* EXERCISE DIRECTIONS *
No pictures belong in the copy. Retype exactly, and only, the stretch of lines below from the one with "flora intestinal" through the one with "hdachte Tunnelzelte mit".

------------------------------

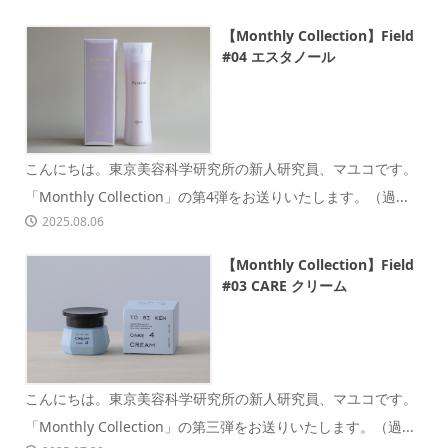
【Monthly Collection】Field
#04 エスタノール
こんにちは。東京美容科学研究所の新人研究員、マユコです。
「Monthly Collection」の第4弾をお送りいたします。（過...
2025.08.06
【Monthly Collection】Field
#03 CARE クリーム
こんにちは。東京美容科学研究所の新人研究員、マユコです。
「Monthly Collection」の第三弾をお送りいたします。（過...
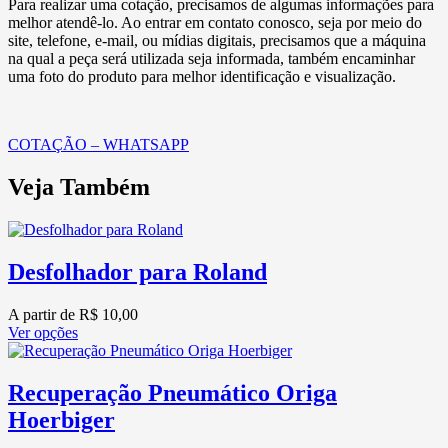
Para realizar uma cotação, precisamos de algumas informações para
melhor atendê-lo. Ao entrar em contato conosco, seja por meio do
site, telefone, e-mail, ou mídias digitais, precisamos que a máquina
na qual a peça será utilizada seja informada, também encaminhar
uma foto do produto para melhor identificação e visualização.
COTAÇÃO – WHATSAPP
Veja Também
Desfolhador para Roland
A partir de
R$
10,00
Ver opções
Recuperação Pneumático Origa
Hoerbiger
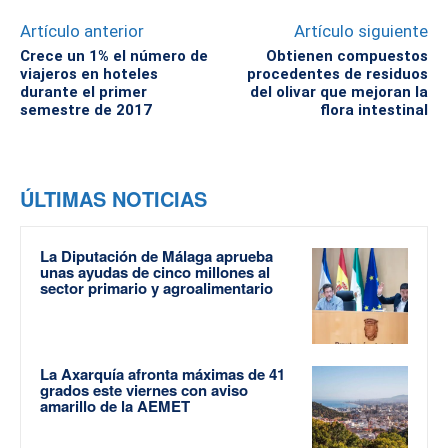
Artículo anterior
Artículo siguiente
Crece un 1% el número de
Obtienen compuestos
viajeros en hoteles
procedentes de residuos
durante el primer
del olivar que mejoran la
semestre de 2017
flora intestinal
ÚLTIMAS NOTICIAS
La Diputación de Málaga aprueba
unas ayudas de cinco millones al
sector primario y agroalimentario
La Axarquía afronta máximas de 41
grados este viernes con aviso
amarillo de la AEMET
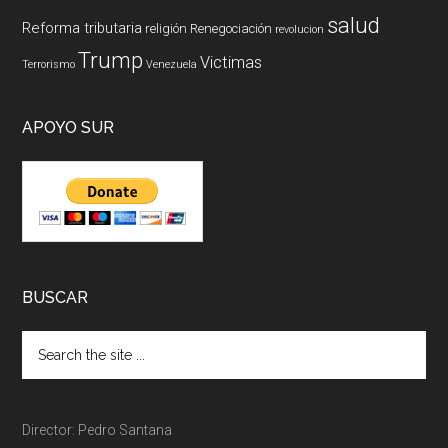
salud
Reforma tributaria
religión
Renegociación
revolucion
Trump
Victimas
Terrorismo
Venezuela
APOYO SUR
BUSCAR
Director: Pedro Santana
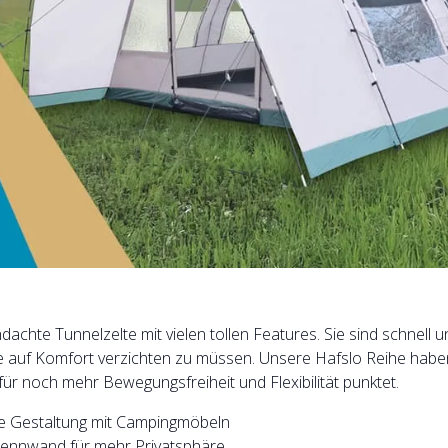
hdachte Tunnelzelte mit vielen tollen Features. Sie sind schnell
uf Komfort verzichten zu müssen. Unsere Hafslo Reihe haben
für noch mehr Bewegungsfreiheit und Flexibilität punktet.
elle Gestaltung mit Campingmöbeln
Trennwand für mehr Privatsphäre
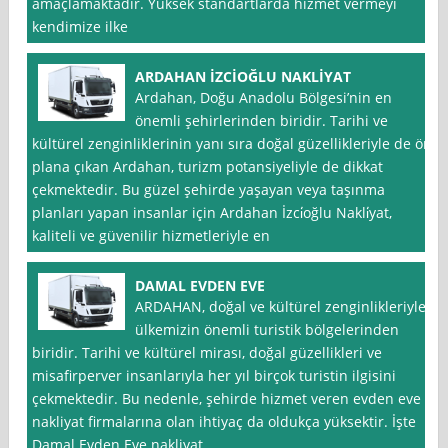
amaçlamaktadır. Yüksek standartlarda hizmet vermeyi
kendimize ilke
ARDAHAN İZCİOĞLU NAKLİYAT
Ardahan, Doğu Anadolu Bölgesi’nin en
önemli şehirlerinden biridir. Tarihi ve
kültürel zenginliklerinin yanı sıra doğal güzellikleriyle de ön
plana çıkan Ardahan, turizm potansiyeliyle de dikkat
çekmektedir. Bu güzel şehirde yaşayan veya taşınma
planları yapan insanlar için Ardahan İzci̇oğlu Nakli̇yat,
kaliteli ve güvenilir hizmetleriyle en
DAMAL EVDEN EVE
ARDAHAN, doğal ve kültürel zenginlikleriyle
ülkemizin önemli turistik bölgelerinden
biridir. Tarihi ve kültürel mirası, doğal güzellikleri ve
misafirperver insanlarıyla her yıl birçok turistin ilgisini
çekmektedir. Bu nedenle, şehirde hizmet veren evden eve
nakliyat firmalarına olan ihtiyaç da oldukça yüksektir. İşte
Damal Evden Eve nakliyat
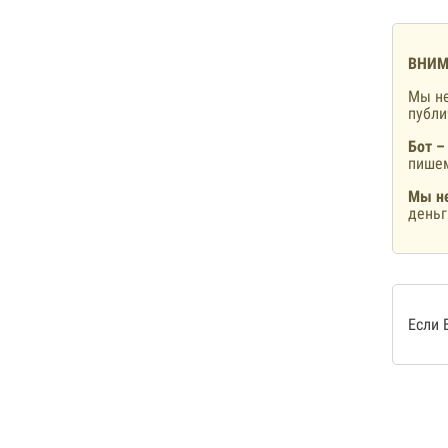
ВНИМ
Мы не
публ
Бот –
пишем
Мы не
деньг
Если 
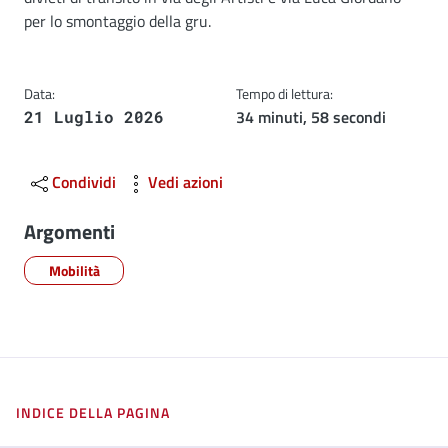
per lo smontaggio della gru.
Data:
Tempo di lettura:
34 minuti, 58 secondi
21 Luglio 2026
Condividi
Vedi azioni
Argomenti
Mobilità
INDICE DELLA PAGINA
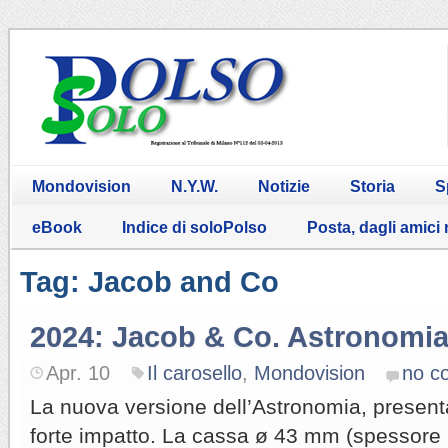
Mondovision
N.Y.W.
Notizie
Storia
S
eBook
Indice di soloPolso
Posta, dagli amici
Tag: Jacob and Co
2024: Jacob & Co. Astronomia
Apr. 10
Il carosello
,
Mondovision
no c
La nuova versione dell’Astronomia, presen
forte impatto. La cassa ø 43 mm (spessore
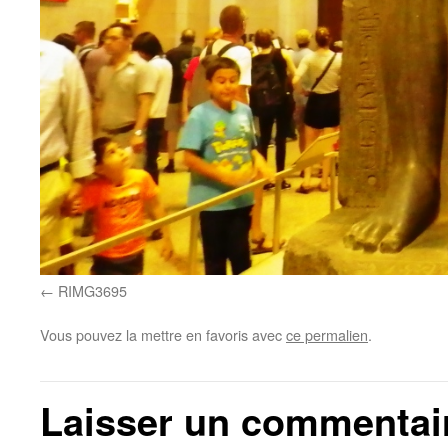
RIMG3695
Vous pouvez la mettre en favoris avec
ce permalien
.
Laisser un commentai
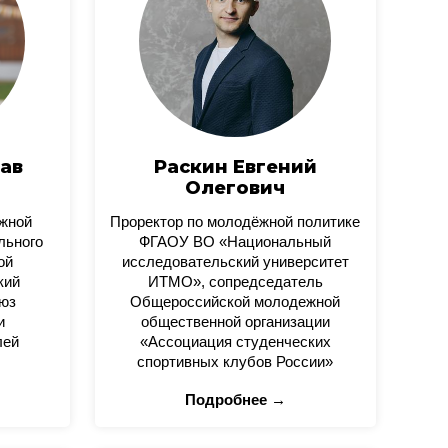
ав
Раскин Евгений
Олегович
ежной
Проректор по молодёжной политике
льного
ФГАОУ ВО «Национальный
ой
исследовательский университет
кий
ИТМО», сопредседатель
юз
Общероссийской молодежной
и
общественной организации
лей
«Ассоциация студенческих
спортивных клубов России»
Подробнее →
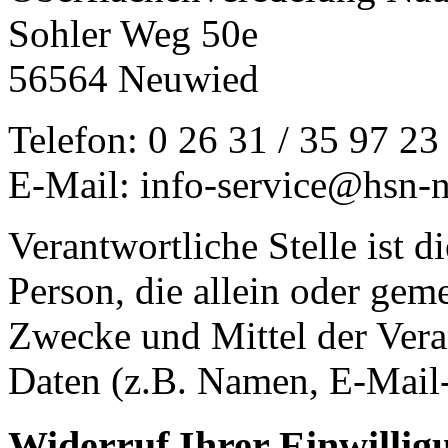
Sohler Weg 50e
56564 Neuwied
Telefon: 0 26 31 / 35 97 23
E-Mail: info-service@hsn-
Verantwortliche Stelle ist di
Person, die allein oder gem
Zwecke und Mittel der Ver
Daten (z.B. Namen, E-Mail-
Widerruf Ihrer Einwillig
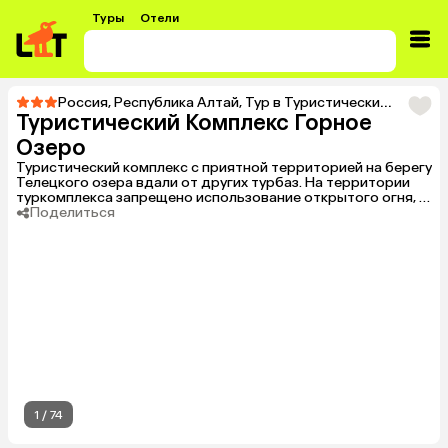
Туры
Отели
Россия
,
Республика Алтай
,
Тур в Туристический Комплекс Горное Озеро
Туристический Комплекс Горное
Озеро
Туристический комплекс с приятной территорией на берегу
Телецкого озера вдали от других турбаз. На территории
туркомплекса запрещено использование открытого огня, в
том числе не предусмотрена возможность
Поделиться
самостоятельного приготовления шашлыков.
1
/
74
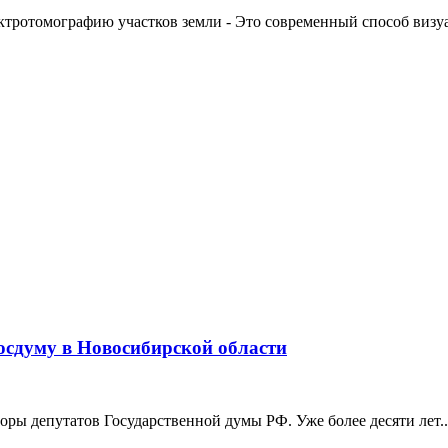
ктротомографию участков земли - Это современный способ визуал
Госдуму в Новосибирской области
боры депутатов Государственной думы РФ. Уже более десяти лет..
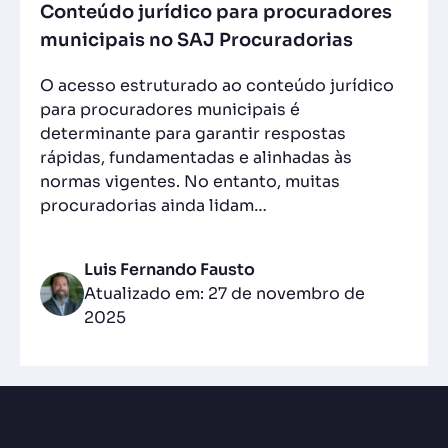
Conteúdo jurídico para procuradores
municipais no SAJ Procuradorias
O acesso estruturado ao conteúdo jurídico
para procuradores municipais é
determinante para garantir respostas
rápidas, fundamentadas e alinhadas às
normas vigentes. No entanto, muitas
procuradorias ainda lidam…
Luis Fernando Fausto
Atualizado em: 27 de novembro de
2025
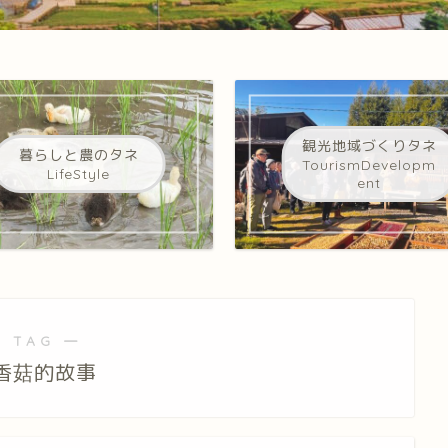
観光地域づくりタネ
暮らしと農のタネ
TourismDevelopm
LifeStyle
ent
 TAG ―
香菇的故事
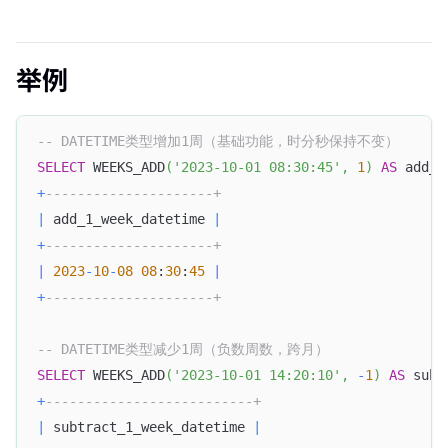
举例
-- DATETIME类型增加1周（基础功能，时分秒保持不变）
SELECT
 WEEKS_ADD
(
'2023-10-01 08:30:45'
,
1
)
AS
 add_1
+
---------------------+
|
 add_1_week_datetime 
|
+
---------------------+
|
2023
-
10
-
08
08
:
30
:
45
|
+
---------------------+
-- DATETIME类型减少1周（负数周数，跨月）
SELECT
 WEEKS_ADD
(
'2023-10-01 14:20:10'
,
-
1
)
AS
 subt
+
--------------------------+
|
 subtract_1_week_datetime 
|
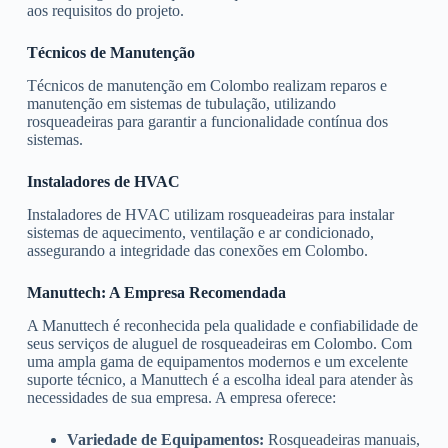
aos requisitos do projeto.
Técnicos de Manutenção
Técnicos de manutenção em Colombo realizam reparos e
manutenção em sistemas de tubulação, utilizando
rosqueadeiras para garantir a funcionalidade contínua dos
sistemas.
Instaladores de HVAC
Instaladores de HVAC utilizam rosqueadeiras para instalar
sistemas de aquecimento, ventilação e ar condicionado,
assegurando a integridade das conexões em Colombo.
Manuttech: A Empresa Recomendada
A Manuttech é reconhecida pela qualidade e confiabilidade de
seus serviços de aluguel de rosqueadeiras em Colombo. Com
uma ampla gama de equipamentos modernos e um excelente
suporte técnico, a Manuttech é a escolha ideal para atender às
necessidades de sua empresa. A empresa oferece:
Variedade de Equipamentos:
Rosqueadeiras manuais,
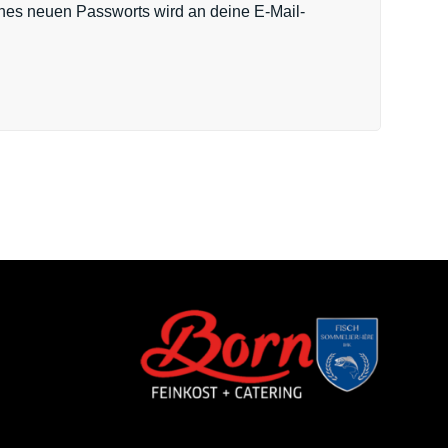
ines neuen Passworts wird an deine E-Mail-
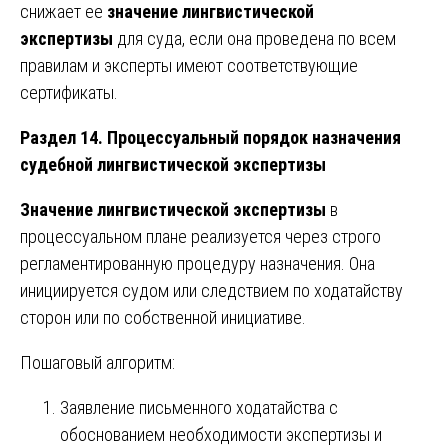
снижает ее
значение лингвистической
экспертизы
для суда, если она проведена по всем
правилам и эксперты имеют соответствующие
сертификаты.
Раздел 14. Процессуальный порядок назначения
судебной лингвистической экспертизы
Значение лингвистической экспертизы
в
процессуальном плане реализуется через строго
регламентированную процедуру назначения. Она
инициируется судом или следствием по ходатайству
сторон или по собственной инициативе.
Пошаговый алгоритм:
Заявление письменного ходатайства с
обоснованием необходимости экспертизы и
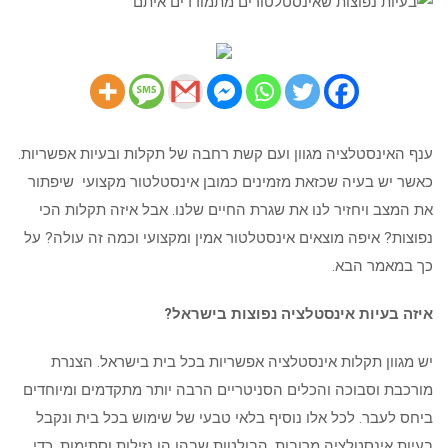
איתם
ענף האינסטלציה מגוון ועם קשת רחבה של תקלות ובעיות אפשריות.
כאשר יש בעיה שכזאת מזמינים כמובן אינסטלטור מקצועי שיפתור
את המצב ויחזיר לנו את שגרת החיים שלנו. אבל איזה תקלות הכי
נפוצות? איפה מוצאים אינסטלטור אמין ומקצועי וכמה זה עולה? על
כך במאמר הבא.
איזה בעיות אינסטלציה נפוצות בישראל?
יש מגוון תקלות אינסטלציה אפשריות בכל בית בישראל. הצנרת
מורכבת וסבוכה והכלים הסניטריים הרבה יותר מתקדמים ומיוחדים
ביחס לעבר. לכל אלו נוסיף בלאי טבעי של שימוש בכל בית ונקבל
בעיות אינסטלציה מרובות. הבולטות שבהן הן נזילות וסתימות. כדי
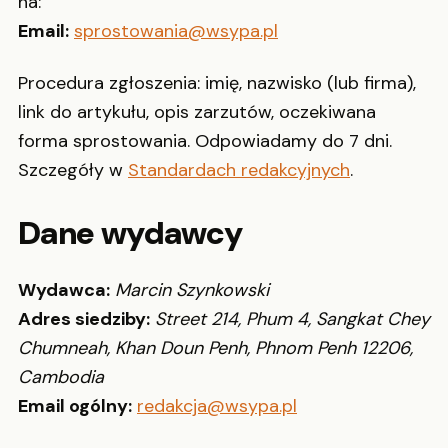
na:
Email:
sprostowania@wsypa.pl
Procedura zgłoszenia: imię, nazwisko (lub firma),
link do artykułu, opis zarzutów, oczekiwana
forma sprostowania. Odpowiadamy do 7 dni.
Szczegóły w
Standardach redakcyjnych
.
Dane wydawcy
Wydawca:
Marcin Szynkowski
Adres siedziby:
Street 214, Phum 4, Sangkat Chey
Chumneah, Khan Doun Penh, Phnom Penh 12206,
Cambodia
Email ogólny:
redakcja@wsypa.pl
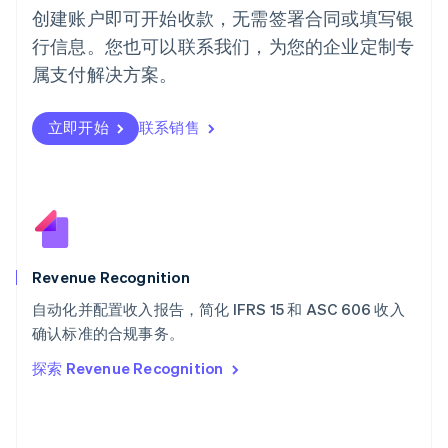
English
创建账户即可开始收款，无需签署合同或填写银
葡萄牙
行信息。您也可以联系我们，为您的企业定制专
Português
English
日本
属支付解决方案。
日本語
English
瑞典
立即开始
联系销售
Svenska
English
瑞士
Deutsch
Français
Italiano
English
塞浦路斯
English
斯洛伐克
English
斯洛文尼亚
Revenue Recognition
English
Italiano
自动化并配置收入报告，简化 IFRS 15 和 ASC 606 收入
泰国
ไทย
English
确认标准的合规事务。
希腊
探索 Revenue Recognition
English
西班牙
Español
English
新加坡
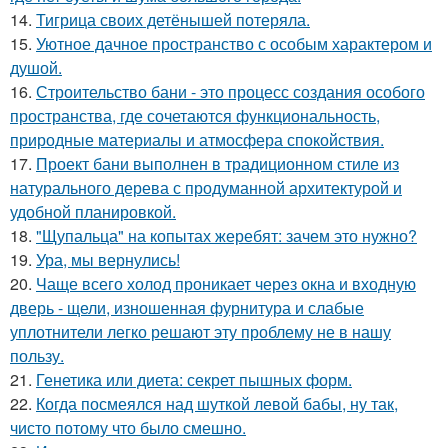
14.
Тигрица своих детёнышей потеряла.
15.
Уютное дачное пространство с особым характером и
душой.
16.
Строительство бани - это процесс создания особого
пространства, где сочетаются функциональность,
природные материалы и атмосфера спокойствия.
17.
Проект бани выполнен в традиционном стиле из
натурального дерева с продуманной архитектурой и
удобной планировкой.
18.
"Щупальца" на копытах жеребят: зачем это нужно?
19.
Ура, мы вернулись!
20.
Чаще всего холод проникает через окна и входную
дверь - щели, изношенная фурнитура и слабые
уплотнители легко решают эту проблему не в нашу
пользу.
21.
Генетика или диета: секрет пышных форм.
22.
Когда посмеялся над шуткой левой бабы, ну так,
чисто потому что было смешно.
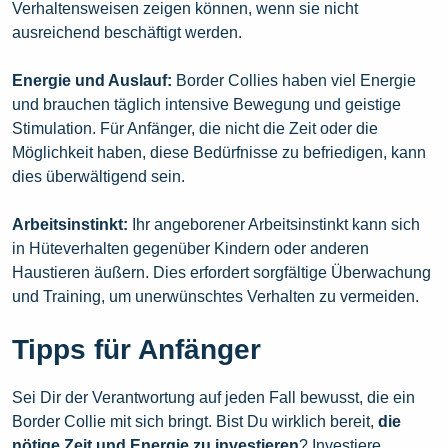
Verhaltensweisen zeigen können, wenn sie nicht
ausreichend beschäftigt werden.
Energie und Auslauf:
Border Collies haben viel Energie
und brauchen täglich intensive Bewegung und geistige
Stimulation. Für Anfänger, die nicht die Zeit oder die
Möglichkeit haben, diese Bedürfnisse zu befriedigen, kann
dies überwältigend sein.
Arbeitsinstinkt:
Ihr angeborener Arbeitsinstinkt kann sich
in Hüteverhalten gegenüber Kindern oder anderen
Haustieren äußern. Dies erfordert sorgfältige Überwachung
und Training, um unerwünschtes Verhalten zu vermeiden.
Tipps für Anfänger
Sei Dir der Verantwortung auf jeden Fall bewusst, die ein
Border Collie mit sich bringt. Bist Du wirklich bereit,
die
nötige Zeit und Energie zu investieren
? Investiere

------------------------------

* RESPONSE TO THIS TASK *
flora intestinal
ÚLTIMAS NOTICIAS
La Diputación de Málaga aprueba
unas ayudas de cinco millones al
sector primario y agroalimentario
La Axarquía afronta máximas de 41
grados este viernes con aviso
amarillo de la AEMET
salud
Reforma tributaria
religión
Renegociación
revolucion
Trump
Victimas
Terrorismo
Venezuela
APOYO SUR
BUSCAR
Director: Pedro Santana
hdachte Tunnelzelte mit vielen tollen Features. Sie sind schnell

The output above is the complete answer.